State Sen. Tim Knopp (R-Bend) announced Aug. 3 that he is crafting legislation that would extend the time voters have to mail their ballots.

Currently, Oregon elections law requires that ballots arrive at county elections offices by 8 pm on Election Day. That typically means they must be mailed by the Thursday prior to Election Day or be dropped off in person.

Knopp is proposing instead that ballots must be postmarked no later than the Saturday before Election Day—effectively giving voters an extra two days and protecting them from unforeseen delays in mail delivery.

This change could prove particularly important at a time when Oregon's vote-by-mail system faces threats. The new postmaster general of the United States, Louis DeJoy, last month proposed major changes to the operations of the U.S. Postal Service that could clog up the mailing system and delay the return of ballots.

USPS workers of Portland told WW they are concerned that DeJoy's directives have already caused delays in the return of ballots for Portland's Aug. 11 special election. These include cutting overtime hours and demanding that if workers gathering mail for delivery run even a minute late, they must leave that mail behind and get it the next day.

The USPS workers urged voters to mail their ballots no later than the Wednesday before Election Day—almost a week—if they want their vote to be counted. And a USPS spokesman said in an email to WW that all voters "must use First-Class Mail or an expedited level of service to return their completed ballots."

Today, postal workers picketed in Northeast Portland.

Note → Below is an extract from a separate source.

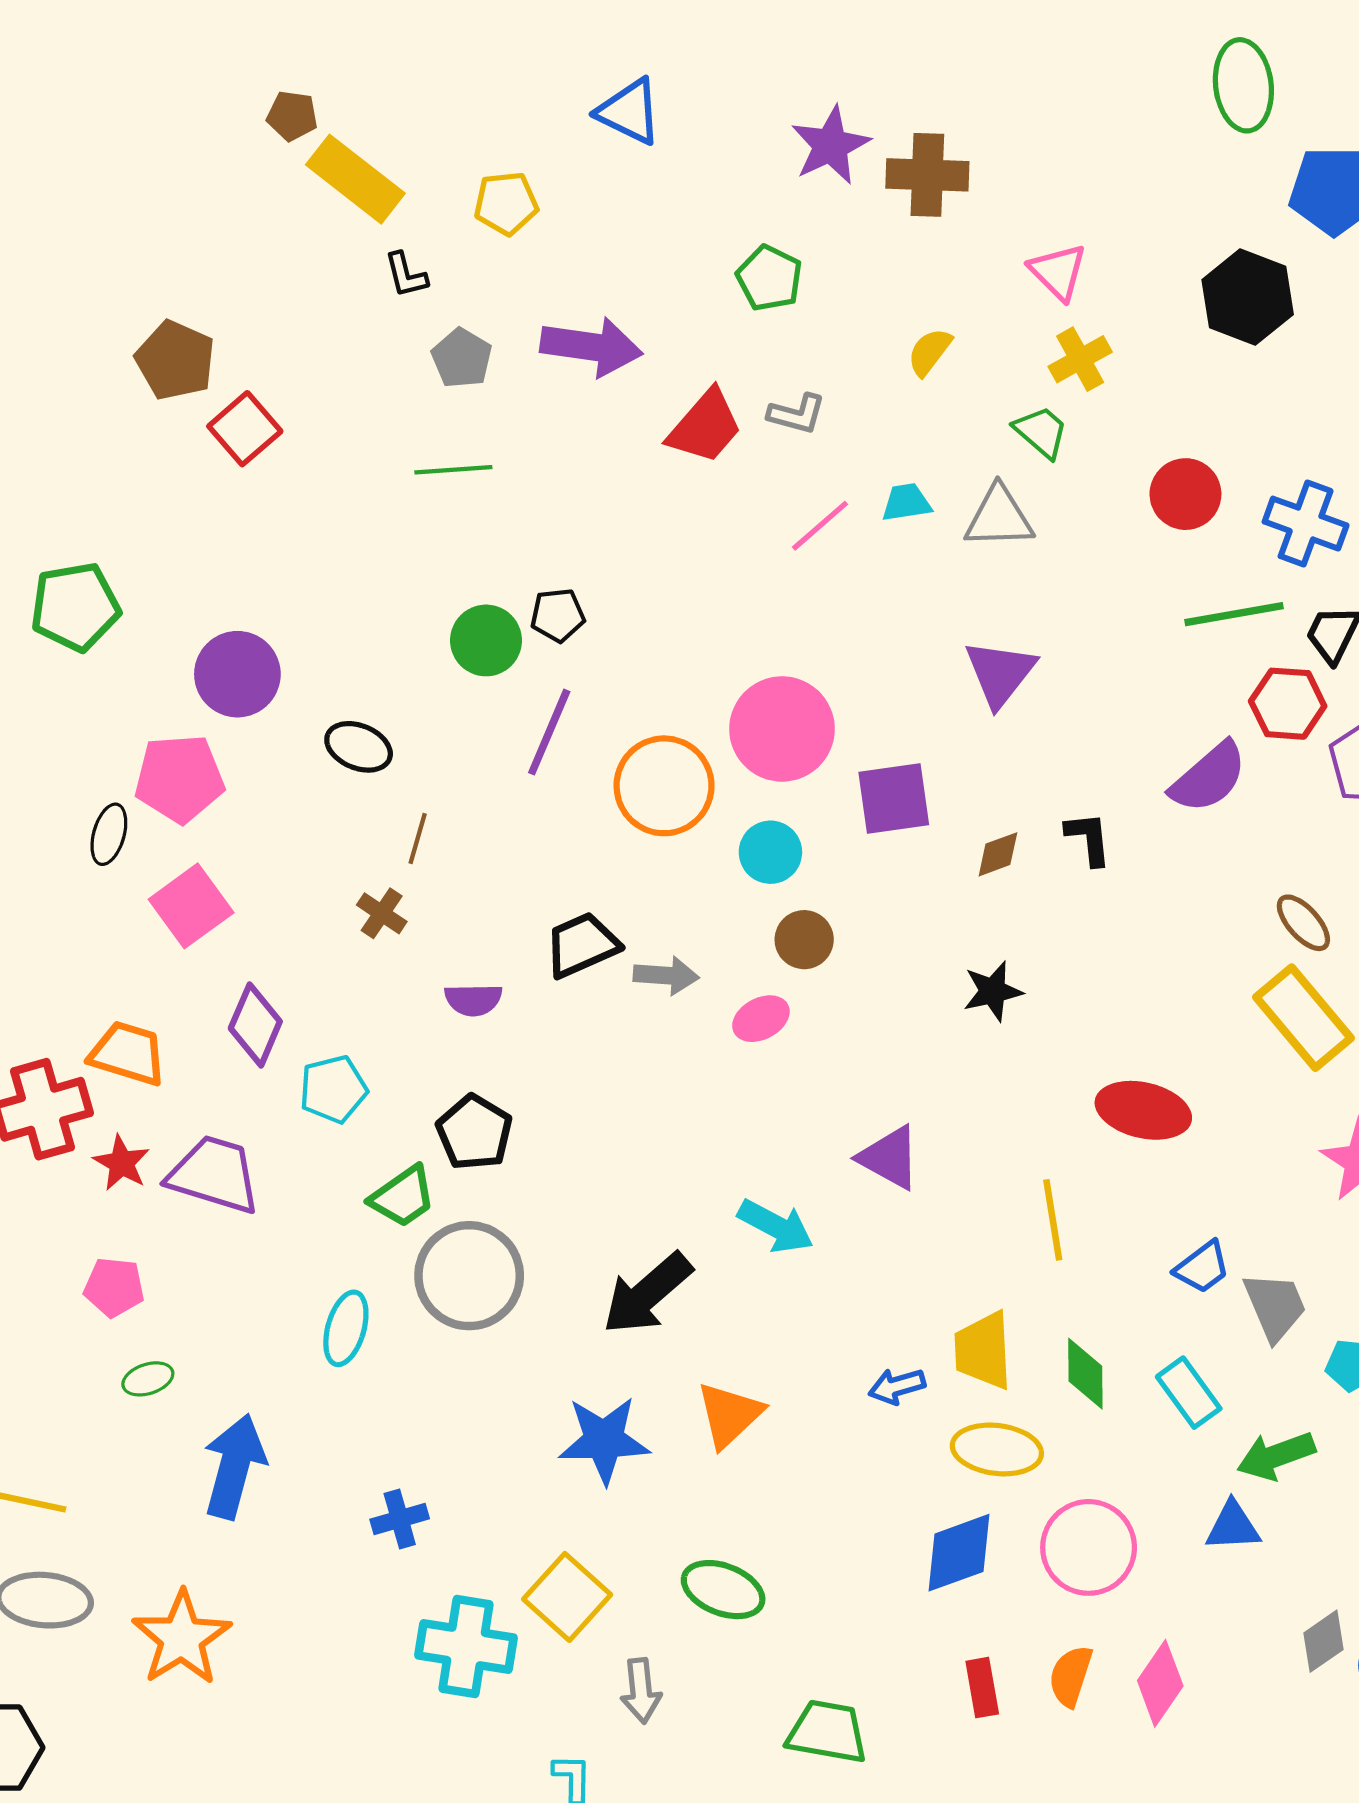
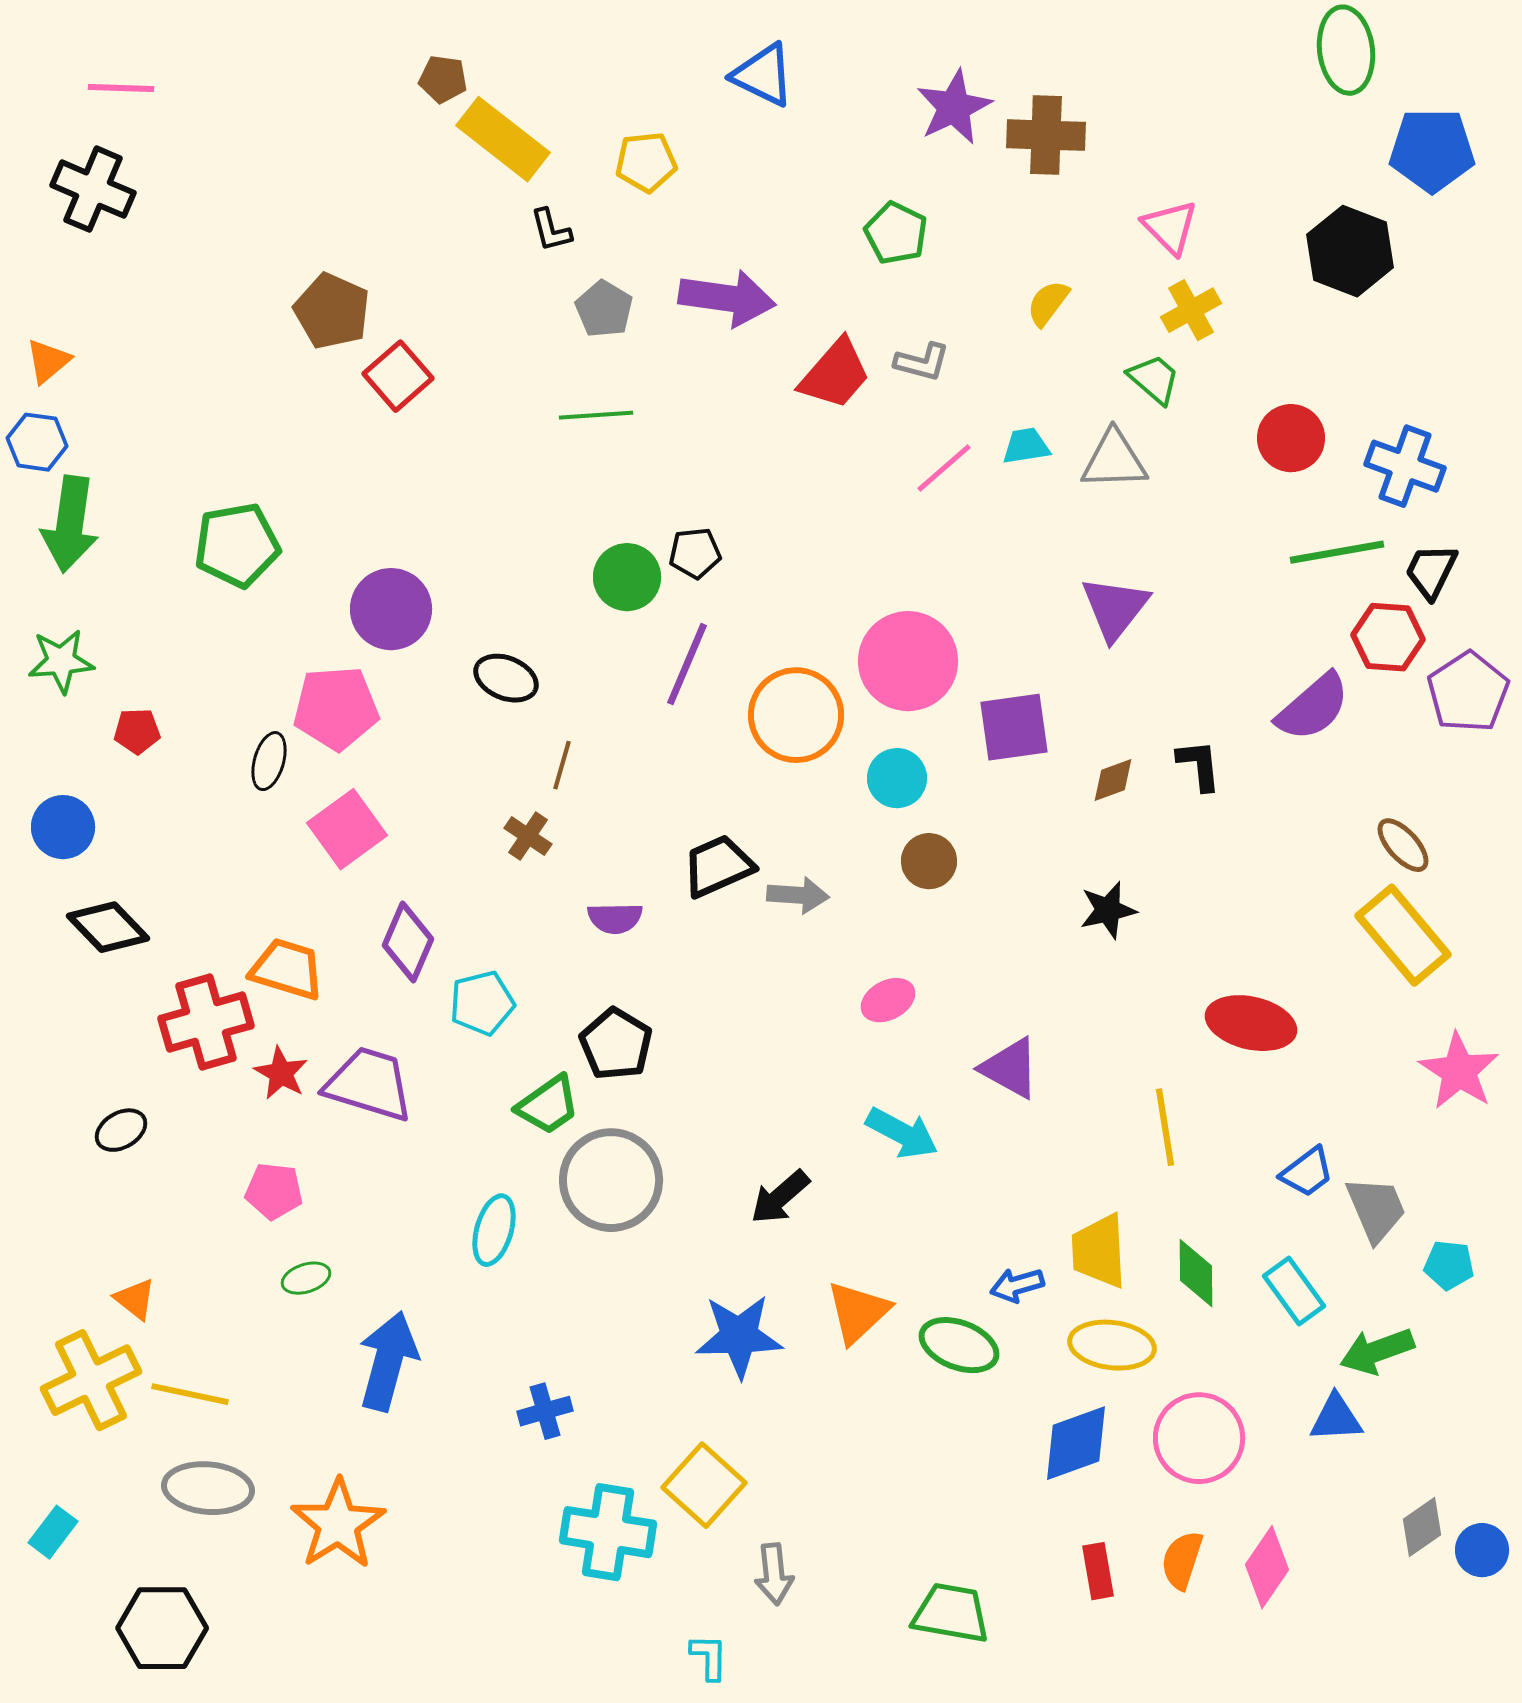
pink ellipse: (761, 1019) -> (888, 1000), moved
black arrow: (647, 1294) -> (780, 1197), size x0.7
green ellipse: (723, 1590) -> (959, 1345), moved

"I saw 20 feet of undelivered mail sitting on the floor of the Lents post office this morning, after the letter carriers had left for their routes," said Daniel Cortez, a shop steward for Portland's American Postal Workers Union, at the Aug. 5 rally. "And that was mail left from yesterday. In other words, it had been delayed twice."

Knopp's proposal would add a cushion to what is becoming a distressed mailing system under DeJoy's leadership.

"Oregon's vote-by-mail system is an example for the nation, but it needs improvements, such as more security and better access to serve Oregonians," Knopp said. "These improvements to our vote-by-mail system will help ensure rural Oregonians, senior citizens and those concerned about their health during the COVID-19 pandemic have their ballots counted and voices heard."

In a news release Aug. 5, state Rep. Raquel Moore-Green (R-Salem) expressed support for Knopp's proposal. So far, no Democrats have expressed support.

"We must ensure that we are not disenfranchising thousands of voters who mail in ballots during the week prior to Election Day," Moore-Green said. "Even as we celebrate Oregon's 20-year-old vote-by-mail system, we must not become complacent. We must stay mindful of ongoing threats to our voting system and continue to work on improvements in the verification portion of the system so that those eligible and registered to vote in Oregon are able to do so in a safe and protected manner. Oregonians need to feel confident in our voting system."